WISE BLOOD
(director: John Huston; screenwriters: from the novel by Flannery O’Connor/Benedict and Michael Fitzgerald; cinematographer: Gerry Fisher; editor: Roberto Silvi; music: Alex North; cast: Brad Dourif (Hazel Motes), Ned Beatty (Hoover Shoates), Harry Dean Stanton (Asa Hawks), Daniel Shor (Enoch Emery), Amy Wright (Sabbath Lily Hawks), Mary Nell Santacroce (Mrs Flood–Landlady), John Huston (Hazel’s Grandfather), William Hickey (Preacher); Runtime: 108; MPAA Rating: PG; producers: Michael Fitzgerald/Kathy Fitzgerald; Criterion; 1979)
“Any film that features both Harry Dean Stanton and Ned Beatty as scam artists and its tale about religious hypocrisy borders on madness, is one not to be missed.”
Reviewed by Dennis Schwartz
John Huston (“Moby Dick”/”The Maltese Falcon”/”Key Largo”) directs this twisted offbeat philosophical farce that delivers some hilarious body slams to evangelism in the name of personal salvation. It’s based on the grim Southern Gothic 1952 novel of Flannery O’Connor. She wrote it as a parody of existentialism; it’s written with integrity to the book by Benedict and Michael Fitzgerald.
Hazel Motes (Brad Dourif) is an intense young soldier with a Purple Heart who returns from an overseas war (Vietnam? Korea? World War 11?). It’s difficult to exactly place the war our misfit antihero returns from. But he comes home to a deserted rundown farm in the Bible-belt south. After Hazel visits his hellfire-and-brimstone preacher grandfather’s (John Huston) grave and destroys his army clothes, the now orphan leaves by train for another nearby southern town. The troubled lad openly rebels against the evangelism and repression of his childhood and caustically states that he doesn’t believe in anything and that those preaching about Jesus are spreading lies.

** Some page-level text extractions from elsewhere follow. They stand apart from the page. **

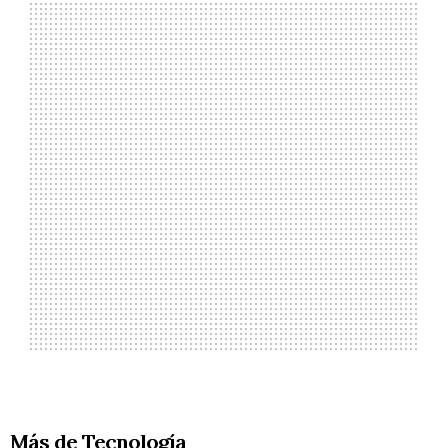
Más de Tecnología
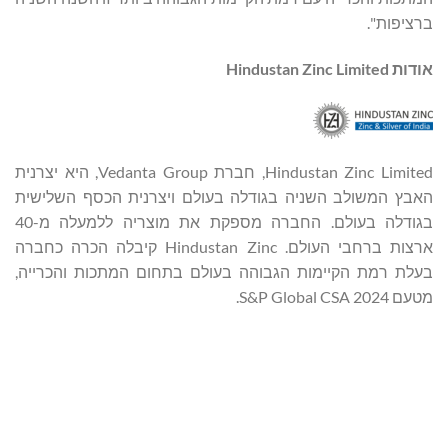
ברציפות".
אודות
Hindustan Zinc Limited
Hindustan Zinc Limited, חברת Vedanta Group, היא יצרנית
האבץ המשולב השניה בגודלה בעולם ויצרנית הכסף השלישית
בגודלה בעולם. החברה מספקת את מוצריה ללמעלה מ-40
ארצות ברחבי העולם. Hindustan Zinc קיבלה הכרה כחברה
בעלת רמת הקיימות הגבוהה בעולם בתחום המתכות והכרייה,
מטעם S&P Global CSA 2024.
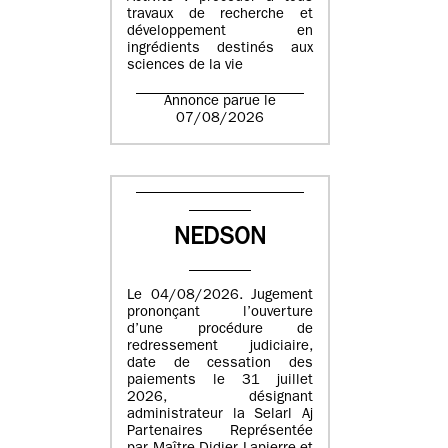
travaux de recherche et
développement en
ingrédients destinés aux
sciences de la vie
Annonce parue le
07/08/2026
NEDSON
Le 04/08/2026. Jugement
prononçant l’ouverture
d’une procédure de
redressement judiciaire,
date de cessation des
paiements le 31 juillet
2026, désignant
administrateur la Selarl Aj
Partenaires Représentée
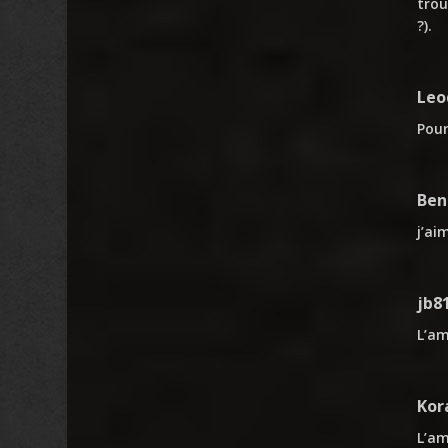
trou
?).
Leo
Pour
Ben
j’ai
jb8
L’am
Kor
L’am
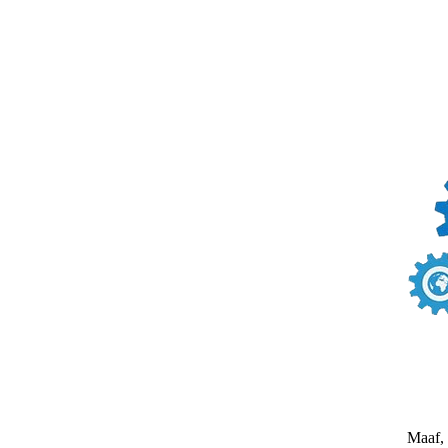
Maaf, 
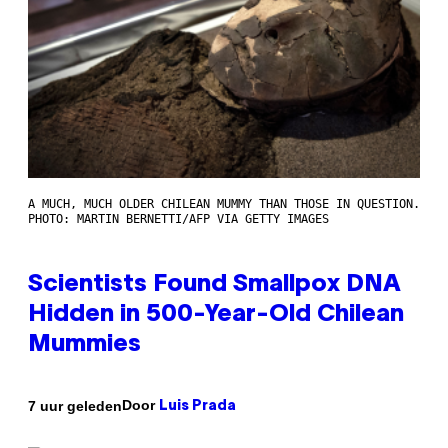
A MUCH, MUCH OLDER CHILEAN MUMMY THAN THOSE IN QUESTION.
PHOTO: MARTIN BERNETTI/AFP VIA GETTY IMAGES
Scientists Found Smallpox DNA
Hidden in 500-Year-Old Chilean
Mummies
Door
7 uur geleden
Luis Prada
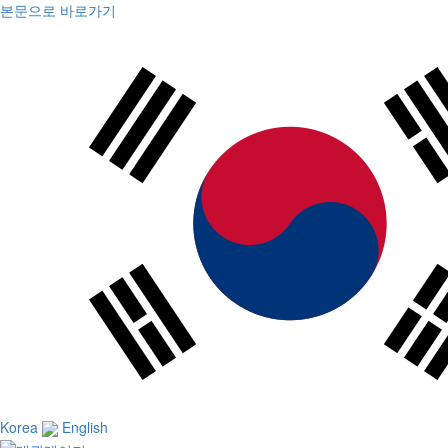
본문으로 바로가기
Korea
English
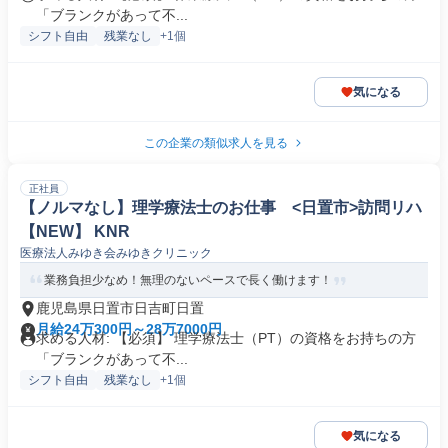
「ブランクがあって不...
シフト自由
残業なし
+1個
気になる
この企業の類似求人を見る
正社員
【ノルマなし】理学療法士のお仕事 <日置市>訪問リハ
【NEW】 KNR
医療法人みゆき会みゆきクリニック
業務負担少なめ！無理のないペースで長く働けます！
鹿児島県日置市日吉町日置
月給24万300円～28万7000円
求める人材: 【必須】 理学療法士（PT）の資格をお持ちの方
「ブランクがあって不...
シフト自由
残業なし
+1個
気になる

The aimless lad intends to do in his new home something he’s never done before. Since he dresses like a preacher and everywhere he goes there’s the influence of Jesus on the culture, he soon starts preaching on a street corner while standing atop his battered car about his ‘Church Without Christ’ and attracts a small crowd willing to give a listen to any wacko talk about Jesus. Hazel gets the attention of a lonely nutso moronic 18-year-old zoo worker named Enoch (Daniel Shor), a hanger on who is looking to follow any leader or just make some human contact; a slimy small-time hustling crooked smooth talking radio preacher (Ned Beatty), who wants to use Hazel as his shill to work the crowd for donations; a mean-spirited phony blind street beggar Jesus freak, Asa Hawks (Harry Dean Stanton), a non-believer using Jesus to score donations; Asa’s revolting teenage daughter is Sabbath Lily (Amy Wright), who partners in his scam and is hot for Hazel and will do anything to snag him; and a lonely middle-aged landlady (Mary Nell Santacroce), who is so desperate for companionship that she wants to marry the self-righteous and obnoxious Hazel even after he has a mental breakdown and blinds himself in an act of martyrdom (driven to achieving a true Christian experience despite being an unbeliever).
Any film that features both Harry Dean Stanton and Ned Beatty as scam artists and its tale about religious hypocrisy borders on madness, is one not to be missed. The brilliant performance by a perfectly cast Dourif as the humorless fanatic who is misunderstood, is tragically funny and outright maddening and seething with an inner rage against society.
It’s a truly weirdo original pic, one of Huston’s best literary adaptations, that was acclaimed by critics, but was unfortunately a flop at the box-office.